Podatku cyfrowego w Polsce nie będzie, ale szefowie polskiego rządu jeszcze o tym nie wiedzą

Zaskakujące rzeczy dzieją się w ostatnich dniach wokół podatku cyfrowego. Niby wszystko wydaje się jasne - wpływów z tego podatku nie ma w projekcie budżetu na 2020 r., wiceprezydent USA dziękuje Polsce za wycofanie się z pomysłu opodatkowania technologicznych (głównie amerykańskich) gigantów. Problem w tym, że decyzji nie są świadomi wicepremierzy polskiego rządu.
Projekt ustawy budżetowej na 2020 r. nie zawiera wpływów z tzw. podatku cyfrowego

- nie pozostawia wątpliwości Ministerstwo Finansów. Zresztą wystarczy zajrzeć w projekt przyszłorocznego budżetu, żeby zobaczyć, że faktycznie nie zostały w nim zaplanowane opodatkowanie cyfrowych gigantów. Owszem, punkt o podatku cyfrowym w czerwcu znalazł się w założeniach projektu budżetu państwa na 2020 rok, ale w samym projekcie, przedstawionym pod koniec sierpnia br., mowy o tej daninie już nie ma. 

Za to, że Polska wycofała się z planów wprowadzenie podatku cyfrowego (według Wieloletniego Planu Finansowego Państwa danina miała być pobierana od początku 2020 r.), w poniedziałek w trakcie wspólnej konferencji prasowej z prezydentem Andrzejem Dudą, dziękował wiceprezydent USA Mike Pence.

Czytaj więcej: Google, Facebook i Amazon mieli płacić w Polsce podatki. Ale nie zapłacą. Mike Pence ugrał, co chciał

W rządzie wieści się tak szybko nie rozchodzą?

Wszystko byłoby więc jasne, gdyby nie to, że o rezygnacji Polski z wprowadzenia podatku cyfrowego nic nie wiedzą niemal najważniejsze osoby w rządzie - wicepremierzy Jacek Sasin i Jarosław Gowin.

Nie wiem, czy jest taka decyzja. Nie mam wrażenia, że zapadła decyzja o wycofaniu się z podatku cyfrowego. Nie ma rozmów rządowych na ten temat

- mówił rano w Radiu ZET wicepremier Jacek Sasin.
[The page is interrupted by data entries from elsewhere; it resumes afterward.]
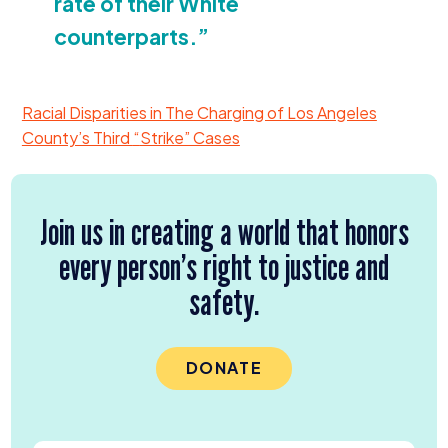
rate of their White
counterparts.”
Racial Disparities in The Charging of Los Angeles
County’s Third
“
Strike” Cases
Join us in creating a world that honors
every person’s right to justice and
safety.
DONATE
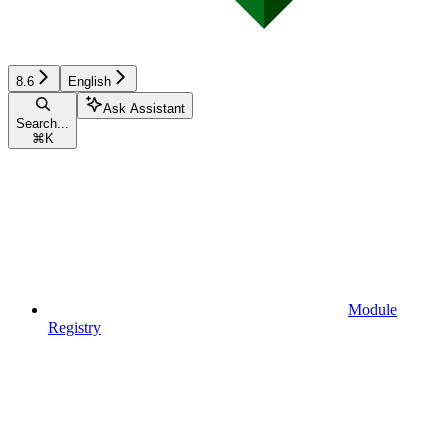
8.6
English
Ask Assistant
Search...
⌘
K
Module
Registry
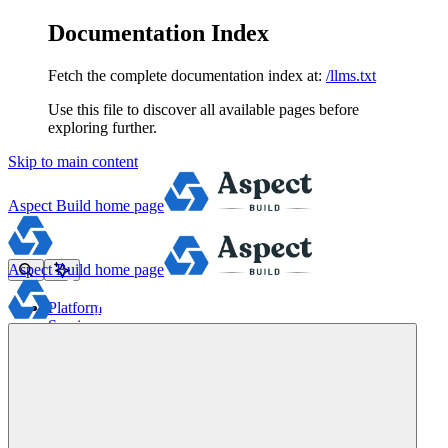
Documentation Index
Fetch the complete documentation index at:
/llms.txt
Use this file to discover all available pages before
exploring further.
Skip to main content
Aspect Build
home page
Aspect Build
home page
Platform
Services
Tools
Pricing
About
Blog
Docs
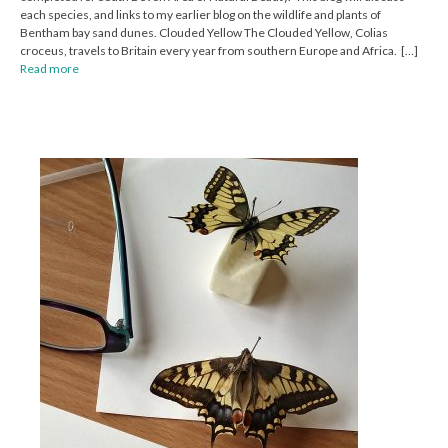
each species, and links to my earlier blog on the wildlife and plants of
Bentham bay sand dunes. Clouded Yellow The Clouded Yellow, Colias
croceus, travels to Britain every year from southern Europe and Africa. […]
Read more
Nic mi nie wiadomo, żeby rząd wycofał się z tego projektu. (...) W najbliższych dniach sprawa zostanie wyjaśniona i zobaczymy, czy rząd się z tego podatku wycofuje

- komentował z kolei w money.pl wicepremier i minister nauki i szkolnictwa wyższego Jarosław Gowin. Dodawał jednak uczciwie, że w ostatnich dniach nie rozmawiał z premierem Morawieckim "bo się z nim rozmija". 

O co chodziło w podatku cyfrowym?

Jeszcze w lipcu Ministerstwo Finansów informowało, że pracuje nad podatkiem cyfrowym. Zasady podatku cyfrowego w Polsce miałyby być zbieżne z planami, które w zeszłym roku ogłosiła Bruksela (teraz jednak o postępie prac nad daniną nic nie słychać). Według projektu dyrektywy Komisji Europejskiej, stawka daniny miałaby wynosić 3 proc. od poziomu przychodów. Płaciłyby ją firmy osiągające globalnie przychody na poziomie min. 750 mln euro rocznie, a łączna kwota podlegających opodatkowaniu przychodów na terenie Unii przekracza 50 mln euro.
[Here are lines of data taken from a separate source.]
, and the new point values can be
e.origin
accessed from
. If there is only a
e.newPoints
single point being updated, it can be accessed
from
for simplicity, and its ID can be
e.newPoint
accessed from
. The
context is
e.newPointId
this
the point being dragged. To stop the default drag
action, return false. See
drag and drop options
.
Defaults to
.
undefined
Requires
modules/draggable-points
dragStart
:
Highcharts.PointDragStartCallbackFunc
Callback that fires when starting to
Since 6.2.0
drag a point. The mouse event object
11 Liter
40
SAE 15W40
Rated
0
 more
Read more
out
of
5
To oznaczałoby, że podatkiem cyfrowym w Polsce zostałyby objęte np. Google, Facebook, Amazon, Apple, Netflix, Spotify, Twitter czy Uber. W zdecydowanej większości - technologiczni giganci pochodzący z USA. 

Nad międzynarodowym podatkiem cyfrowym pracuje obecnie OECD (Organizacja Współpracy Gospodarczej i Rozwoju).

Ile miał dać Polsce podatek cyfrowy?

Jest bardzo duży rozdźwięk pomiędzy szacunkami wpływów z podatku cyfrowego, które płynęły z rządu. W marcu br. premier Mateusz Morawiecki przedstawiając źródła finansowania tzw. piątki Kaczyńskiego zakładał, że "sprawiedliwe opodatkowanie zysków gigantów cyfrowych da budżetowi ok. 1 mld zł rocznie. Miesiąc później, w przyjętym przez rząd Wieloletnim Planie Finansowym Państwa, wpływy z podatku przez cały 2020 r. szacowano na 217,5 mln zł. Z kolei w lipcu wiceminister finansów Leszek Skiba w wywiadzie w TOK FM mówił, że podatek cyfrowy da budżetowi ok. 500 mln zł rocznie.